At the same time, it's estimated that people need to earn an annual income of $118,800 to afford to rent the average two-bedroom apartment in San Mateo County. As of April 2018, the median single-family home in San Mateo County cost $1.6 million. To buy that home, a household would need to earn $383,000 a year. To buy a median condo, the report says, a household would need to earn $225,000 a year.
The report, called "Moving San Mateo County Forward: Housing and Transit at a Crossroads," culls data from a wide range of sources and tells the not new, but increasingly nuanced, tale of how the Peninsula's twin problems – a stunted, costly housing supply and jam-packed roads triggered by major job growth in the area – are inextricably linked. The report also includes recommendations for what regional authorities and local jurisdictions should do to address those problems simultaneously.
Evelyn Stivers, executive director of the Housing Leadership Council, says that because the problems of traffic and housing are so linked, policymakers should also take this into account.
"We could spend billions on transportation and actually have traffic get worse if we don't build enough affordable homes," she said in an interview.
"The goal overall is to think about transportation and housing holistically."
The report's release comes at a time when the county is considering bringing a half-cent transportation sales tax before voters on the November ballot, and includes some ideas for how that money might be spent. One policy recommendation is to distribute that new county transportation money, if approved, to cities based on their past track records in approving affordable housing.
The county could also take steps to support affordable housing development in areas where infrastructure enables car-free mobility -- places where there's public transportation, pedestrian and bike-friendly areas, and proximity to jobs and shopping.
The report's authors also recommend the county put at least 10 percent of the funding in the measure toward improving infrastructure for bicyclists and pedestrians, and to continue or increase its support for affordable housing.
The report also states that the county could set as its transportation priorities the following: increasing funding for SamTrans services; supporting new signals or lanes that let buses move faster than regular traffic; making fare more affordable for low-income service workers; and improving the speed, frequency and reliability of existing transit services.
People use public transit when it exists and is convenient, the report's authors assert.
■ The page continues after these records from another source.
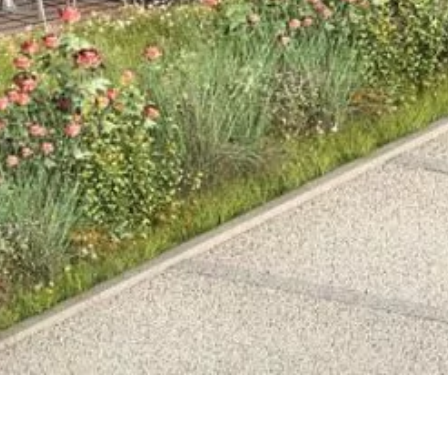
Attraktive Eigentumswohnungen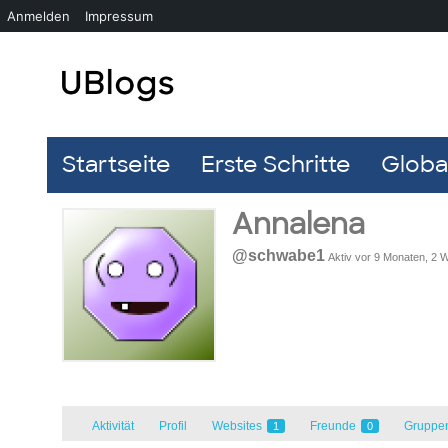
Anmelden
Impressum
Startseite
Erste Schritte
Global
Annalena
@schwabe1
Aktiv vor 9 Monaten, 2
Aktivität
Profil
Websites
Freunde
Gruppe
1
0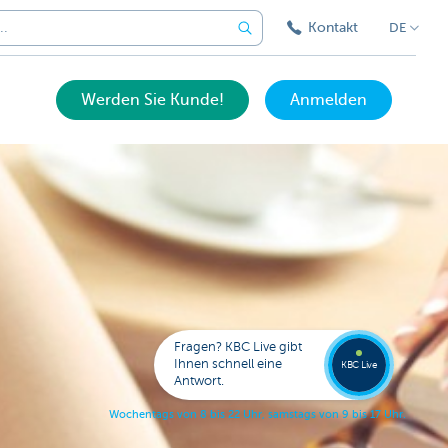
Kontakt
DE
Werden Sie Kunde!
Anmelden
Expert
KBC
Live
anrufe
Fragen? KBC Live gibt
078
Ihnen schnell eine
353
KBC Live
138
Antwort.
W
o
c
h
e
n
t
a
g
s
v
o
n
8
b
i
s
2
2
U
h
r
,
s
a
m
s
t
a
g
s
v
o
n
9
b
i
s
1
7
U
h
r
.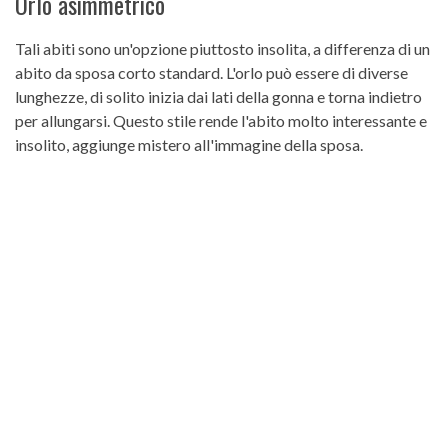
Orlo asimmetrico
Tali abiti sono un'opzione piuttosto insolita, a differenza di un
abito da sposa corto standard. L'orlo può essere di diverse
lunghezze, di solito inizia dai lati della gonna e torna indietro
per allungarsi. Questo stile rende l'abito molto interessante e
insolito, aggiunge mistero all'immagine della sposa.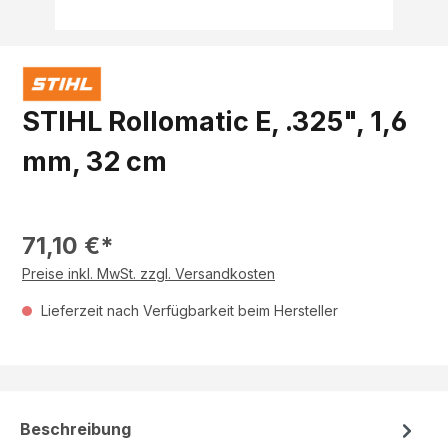
STIHL Rollomatic E, .325", 1,6
mm, 32 cm
71,10 €*
Preise inkl. MwSt. zzgl. Versandkosten
Lieferzeit nach Verfügbarkeit beim Hersteller
Beschreibung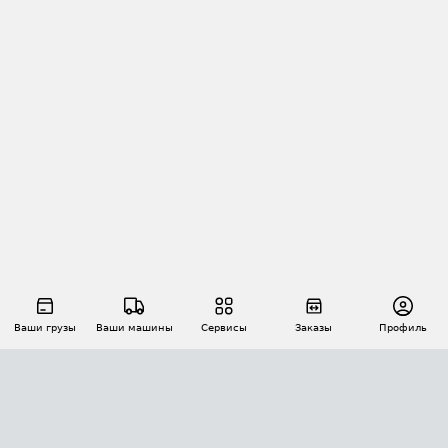
Ваши грузы
Ваши машины
Сервисы
Заказы
Профиль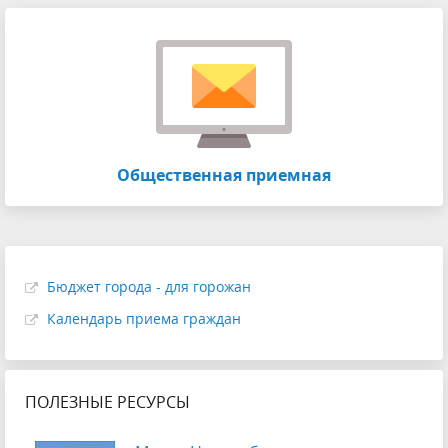
Общественная приемная
Бюджет города - для горожан
Календарь приема граждан
ПОЛЕЗНЫЕ РЕСУРСЫ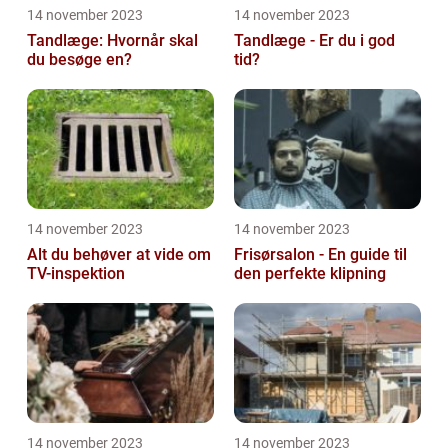
14 november 2023
14 november 2023
Tandlæge: Hvornår skal
Tandlæge - Er du i god
du besøge en?
tid?
14 november 2023
14 november 2023
Alt du behøver at vide om
Frisørsalon - En guide til
TV-inspektion
den perfekte klipning
14 november 2023
14 november 2023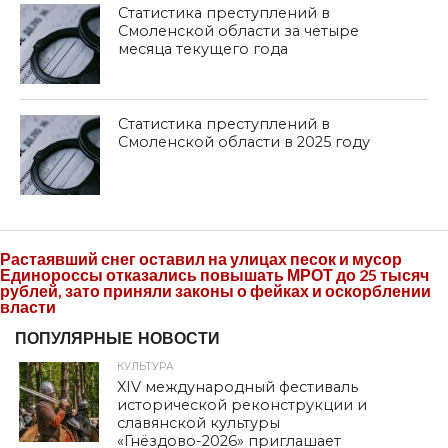
Статистика преступлений в
Смоленской области за четыре
месяца текущего года
Статистика преступлений в
Смоленской области в 2025 году
Растаявший снег оставил на улицах песок и мусор
Единороссы отказались повышать МРОТ до 25 тысяч
рублей, зато приняли законы о фейках и оскорблении
власти
ПОПУЛЯРНЫЕ НОВОСТИ
КУЛЬТУРА
XIV международный фестиваль
исторической реконструкции и
славянской культуры
«Гнёздово-2026» приглашает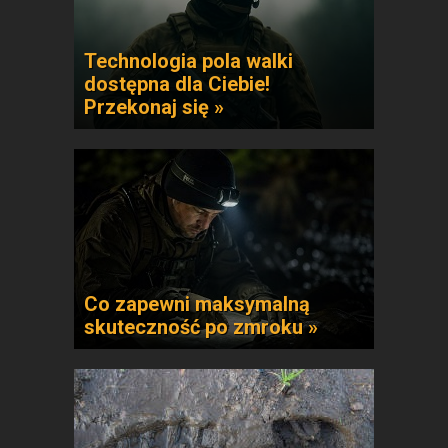
Technologia pola walki
dostępna dla Ciebie!
Przekonaj się »
Co zapewni maksymalną
skuteczność po zmroku »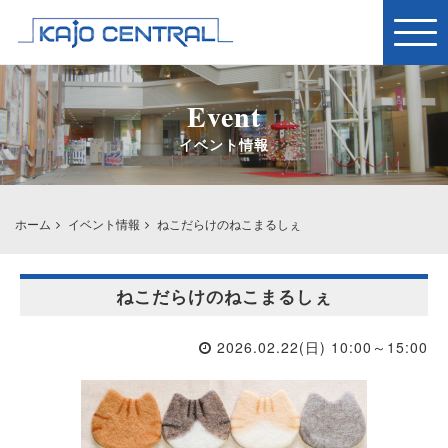
Togg
navig
Event
イベント情報
ホーム
イベント情報
ねこだらけのねこまるしぇ
ねこだらけのねこまるしぇ
2026.02.22(日) 10:00～15:00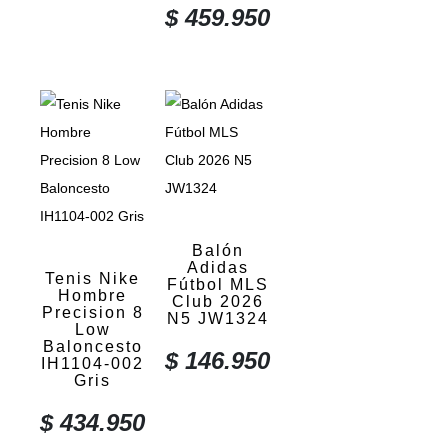
$
459.950
Balón
Adidas
Tenis Nike
Fútbol MLS
Hombre
Club 2026
Precision 8
N5 JW1324
Low
Baloncesto
$
146.950
IH1104-002
Gris
$
434.950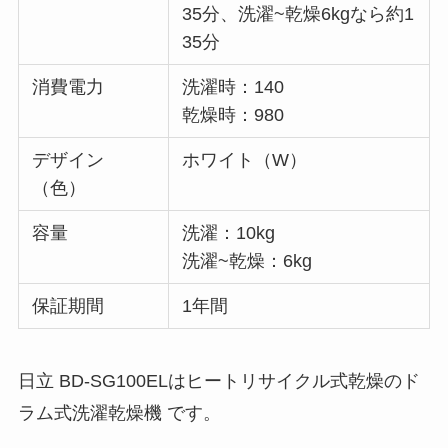
35分、洗濯~乾燥6kgなら約1
35分
消費電力
洗濯時：140
乾燥時：980
デザイン
ホワイト（W）
（色）
容量
洗濯：10kg
洗濯~乾燥：6kg
保証期間
1年間
日立 BD-SG100ELはヒートリサイクル式乾燥のド
ラム式洗濯乾燥機 です。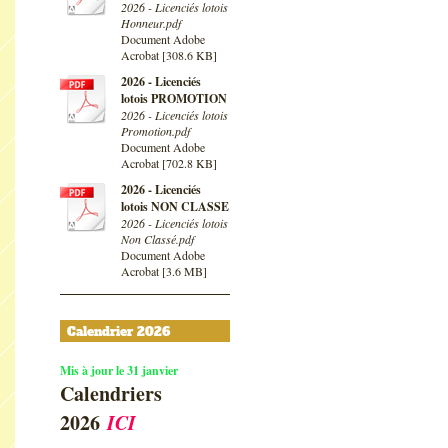
2026 - Licenciés lotois
Honneur.pdf
Document Adobe
Acrobat [308.6 KB]
2026 - Licenciés
lotois PROMOTION
2026 - Licenciés lotois
Promotion.pdf
Document Adobe
Acrobat [702.8 KB]
2026 - Licenciés
lotois NON CLASSE
2026 - Licenciés lotois
Non Classé.pdf
Document Adobe
Acrobat [3.6 MB]
Calendrier 2026
Mis à jour le 31 janvier
Calendriers
2026
ICI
They say that, according to a report by the American Public Transport Association, ridership increased 25 percent in two years after Caltrain launched its baby bullet express service in 2004. Ridership is now 150 percent greater than it was in 2004.
But solutions don't just lie with the county, the report asserts.
Transit agencies like Caltrain can prioritize affordable housing for their properties, which could change how those sites are developed over time. They recommend that 25 percent of any housing developments permitted on Caltrain property be designated for rent at below the market rate.
Cities can adopt land-use policies that support housing affordability near transit, Stivers said, noting that cities generally tend to have more power over land use than traffic and transportation. The report recommends cities adopt impact fees and inclusionary housing, both of which Menlo Park has; streamline the approval process for backyard housing units; and create policies that protect people from getting displaced from their communities.
"Housing policy is transportation policy," Stivers said. "Separating them doesn't get the results we need."